With Thanksgiving Day behind us, we now enter the Christmas season at full gallop. Of course, Christmas has been peeking out here and there since Halloween, but now it’s official. It’s all here–the shopping, the lights, the traffic, the music and the controversy. Controversy? Yes, sadly it’s true.
With the arrival of the Christmas season we can get ready for the next round of “Saving Merry Christmas.” For the past several years certain Christian groups like the American Family Association, Focus on the Family, Reclaiming America, and so on, have discovered a fund-raising bonanza attacking retail establishments that use the phrase “Happy Holidays” rather than “Merry Christmas” in their advertising.
The rationale seems to be that unless we bully retail outlets into saying what we want them to say, we will lose Christmas.
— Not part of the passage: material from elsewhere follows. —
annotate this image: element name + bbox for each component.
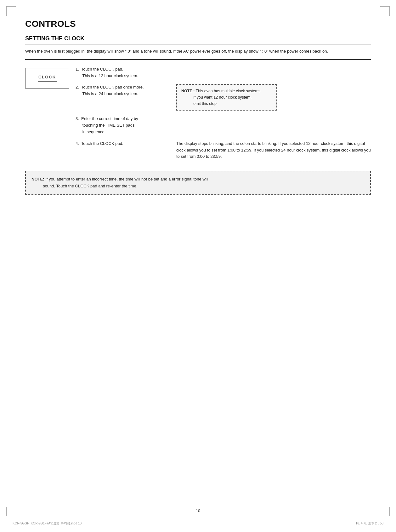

It’s just another way, believers fear, that secularists and the pluralists will pry Christ loose from our culture.
The stores, for their part, are simply trying to market to everyone. Christians and Christmas may dominate, but they are not the only game in town. Stores are trying to make money. They want to appeal to as many customers as they can.
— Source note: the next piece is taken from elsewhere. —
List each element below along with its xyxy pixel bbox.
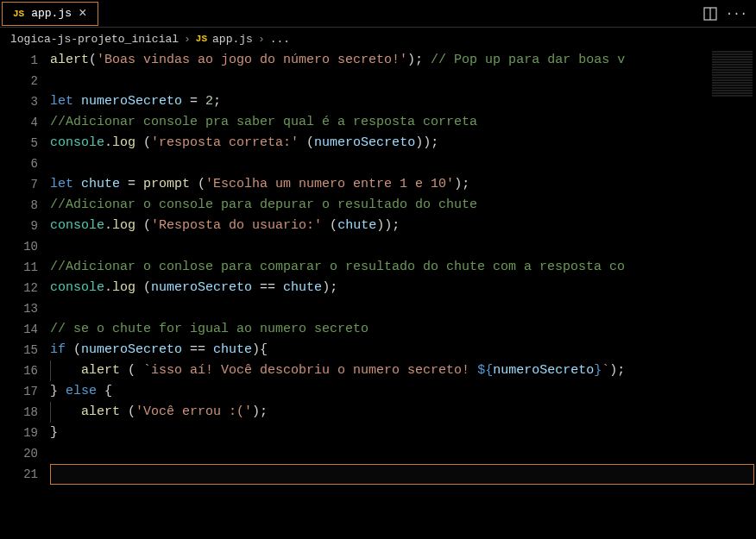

So let’s think about this for minute. If Christmas is in danger of being lost because department stores don’t put “Merry Christmas” in their ads, does that mean that retail is responsible for the Gospel story? Will there be a person somewhere who will never understand Christmas because the full page ad started with “Happy Holidays?” Do we really want to put that burden on the stores at the Mall?
After all, isn’t it the work of families and the church to tell the Christmas story? Aren’t we responsible for making sure that we don’t take “Christ” out of Christmas? If there’s a danger of losing the meaning of Christmas, it’s not the fault of retail–the failure will be found much closer to home.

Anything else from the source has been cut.